Androgen deprivation therapy (ADT) has long been a mainstay in the management of prostate cancer. Indeed, the vast majority of prostate cancers depend on androgens (hormones like testosterone) for their growth. Lowering testosterone levels with ADT is a reasonable approach. But it comes with two sets of problems.

The first has to do with the side effects of ADT. These are many, and some are very serious: hot flashes, fatigue, erectile dysfunction, decreased bone density, increased body fat, hyperglycemia, and insulin resistance. The last three are the signs of metabolic syndrome, which itself is a potentially life-threatening condition leading to diabetes and cardiovascular disease.

The second problem with ADT is that, sooner or later, it just stops working. In healthy cells, interactions between testosterone and its receptor (a protein called androgen receptor or AR) push cells to multiply. In advanced cancers, this promotes invasion and metastatic spread, which can be slowed with ADT. But during ADT,  prostate cancer cells eventually develop alterations in the AR that make it work in overdrive mode, even without testosterone. The cancer may continue to grow in the absence of testosterone—a lethal condition known as castration-resistant prostate cancer (CRPC).

“If you can’t beat them, join them,” a proverb suggests. Researchers at Johns Hopkins’ Sidney Kimmel Comprehensive Cancer Center decided to do just that. The idea was to flood cancer cells with the hormone they need so badly, and then deprive them of it again.

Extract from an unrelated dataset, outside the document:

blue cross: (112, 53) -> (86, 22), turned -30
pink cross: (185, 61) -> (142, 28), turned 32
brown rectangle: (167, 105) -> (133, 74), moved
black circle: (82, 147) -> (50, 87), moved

This paradoxical approach had already been explored long ago in breast cancer, another ‘hormonal’ cancer. Many breast cancers depend on estrogen, and treatment involves depleting estrogen supplies in the body. Similar to prostate cancers, breast cancers often stop responding to estrogen deprivation therapy. High doses of estrogen were given to breast cancer patients in the hope of restoring their sensitivity to subsequent estrogen withdrawal, but this did not play out well. It actually hastened death in some patients.

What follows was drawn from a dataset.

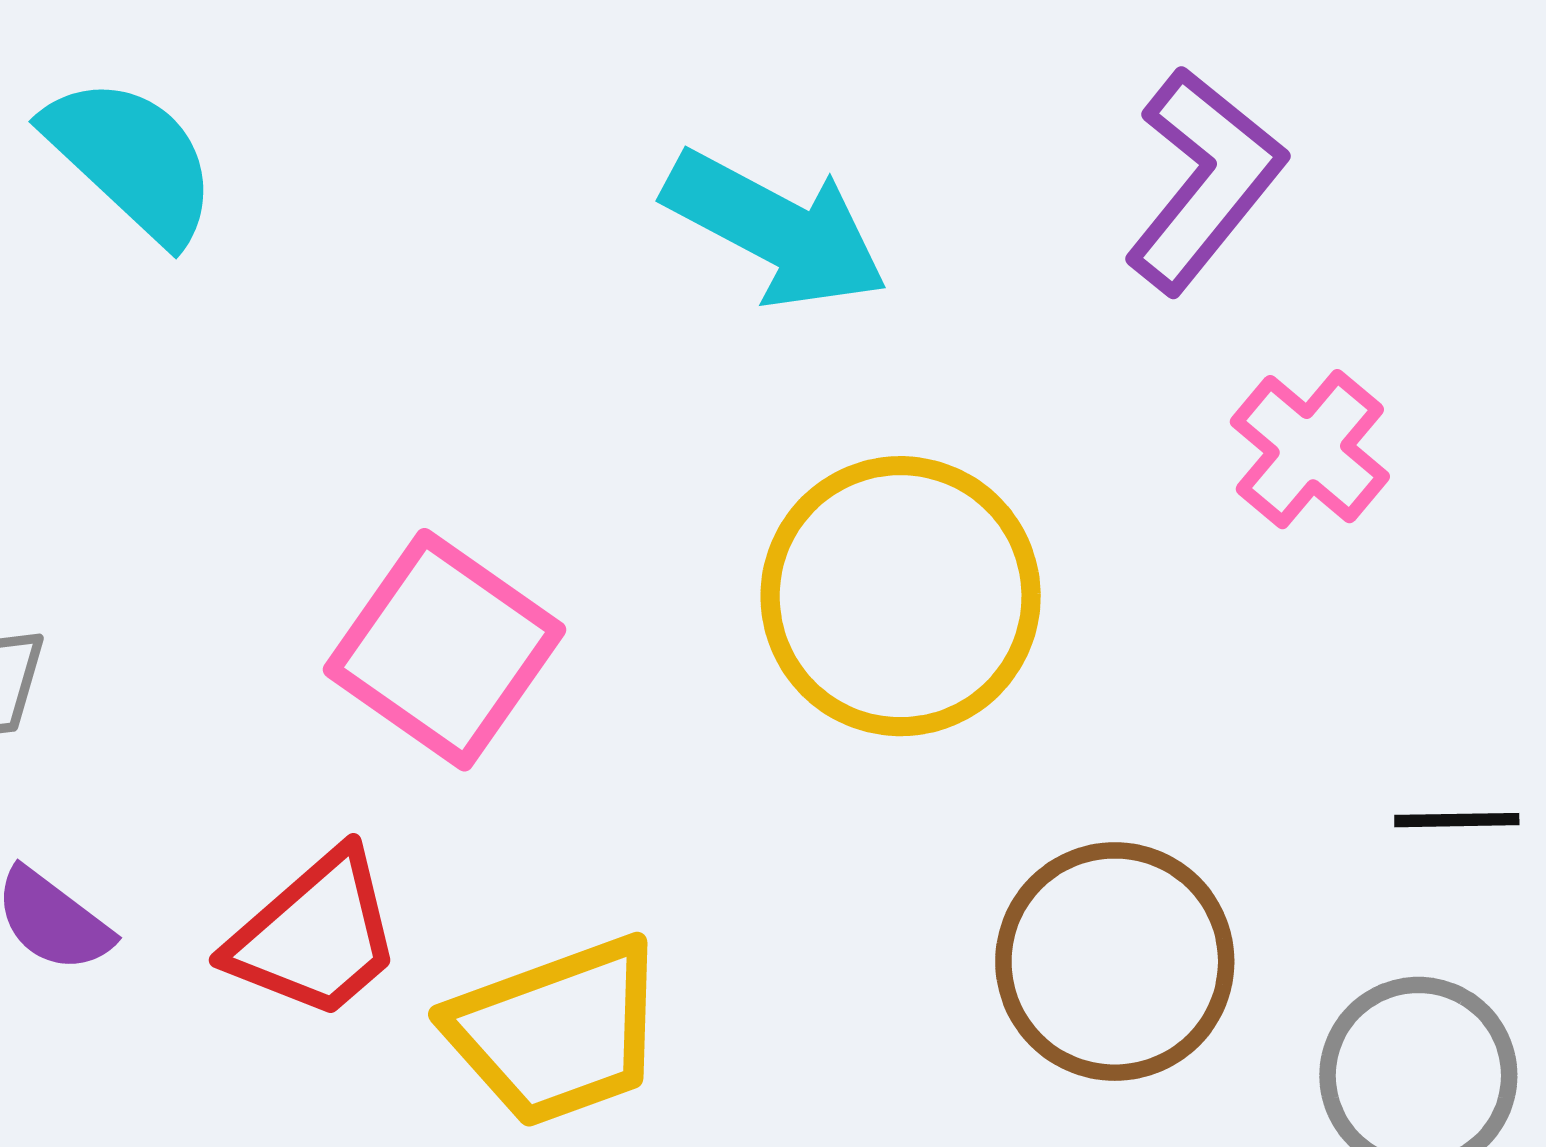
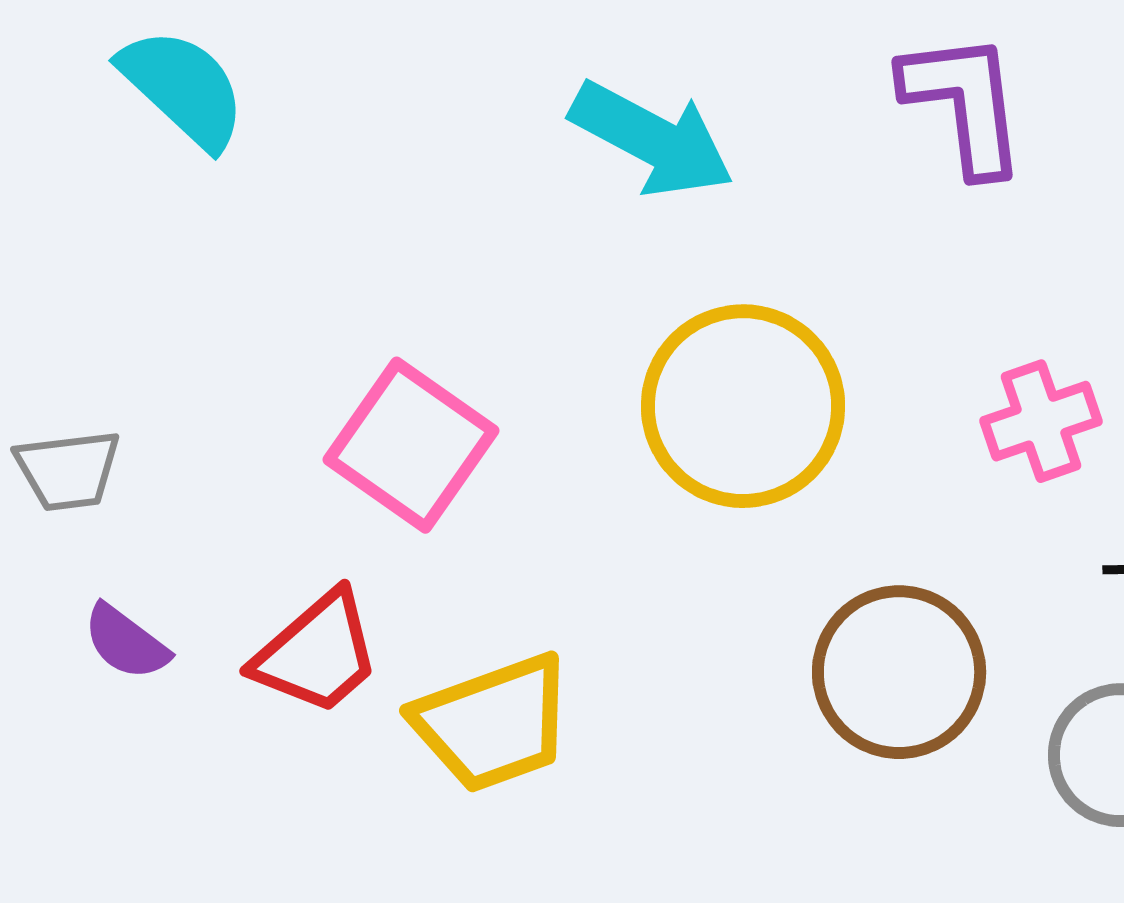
purple L-shape: (1204, 180) -> (964, 103), turned -46
pink cross: (1310, 449) -> (1041, 421), moved, turned 31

Now, at Johns Hopkins, a similar but more evolved approach to metastatic prostate cancer has been explored in a small clinical study reported in the journal Science Translational Medicine. Patients with low to medium metastatic disease who had received ADT for an average of 4 years were literally flooded with testosterone, receiving a high-dose injection once every 4 weeks. This was followed by the chemotherapy drug etoposide, given daily for 2 weeks. The cycle was repeated a total of three times.

The premise of the study was that prostate cancer cells that had adapted to thrive in low-testosterone environments would be ‘shocked’ by a high dose of the hormone. In response, they would reduce the amount of AR and become more sensitive to death by etoposide. The researchers also hypothesized that ADT therapy might be more effective after the testosterone shock. Previous studies conducted on cells in a laboratory setting supported this treatment schedule, dubbed bipolar androgen therapy (BAT).

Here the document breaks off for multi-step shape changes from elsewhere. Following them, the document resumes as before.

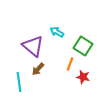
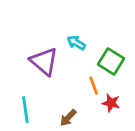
orange line: (70, 64) -> (94, 86), turned -40
brown arrow: (38, 69) -> (68, 118), moved

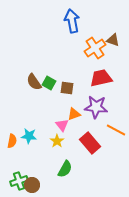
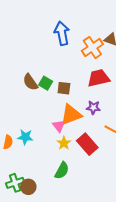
blue arrow: (72, 21) -> (62, 33), moved
purple star: (96, 107) -> (93, 108), size x0.6
orange triangle: (74, 114) -> (71, 115), size x1.6
yellow star: (57, 141) -> (64, 143), moved

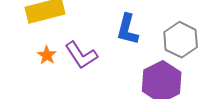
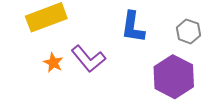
gray hexagon: (181, 40) -> (188, 31), size x0.7

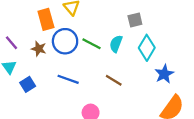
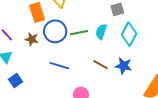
green line: (92, 44) -> (79, 33), turned -36
blue star: (164, 74) -> (123, 66), moved, turned -30
blue square: (28, 84) -> (16, 80), moved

Of 16 patients who received the testosterone shock treatment, 14 remained in the trial. Seven of these had a drop in PSA levels (PSA, or prostate-specific antigen, is used to monitor the progression of prostate cancer). Of these seven, four men stayed on testosterone therapy for 12 to 24 months. Ten patients had tumors that could be monitored by imaging scans. Five of them showed tumors shrinking and even disappearing entirely in one case. All ten patients received ADT after finishing testosterone treatments. In these patients, ADT triggered a decrease in PSA levels that had not been observed before the testosterone treatment. This could mean that the testosterone therapy indeed restored the cancers’ sensitivity to ADT.

Some limitations of the study are obvious; the small number of patients is one of them. But this is inevitable for pilot trials, especially for those, like this BAT study, that are based on somewhat unorthodox hypotheses. The second limitation is that it is too early to make conclusions about the long-term consequences of BAT and its effect on overall survival. Third, testosterone shock treatment is not suitable for all patients with prostate cancer. No one will be giving testosterone to patients who have not been on ADT—this will only fuel the growth of their cancers. Meanwhile, larger clinical studies of BAT are planned, hopefully with a long-term follow up of the patients.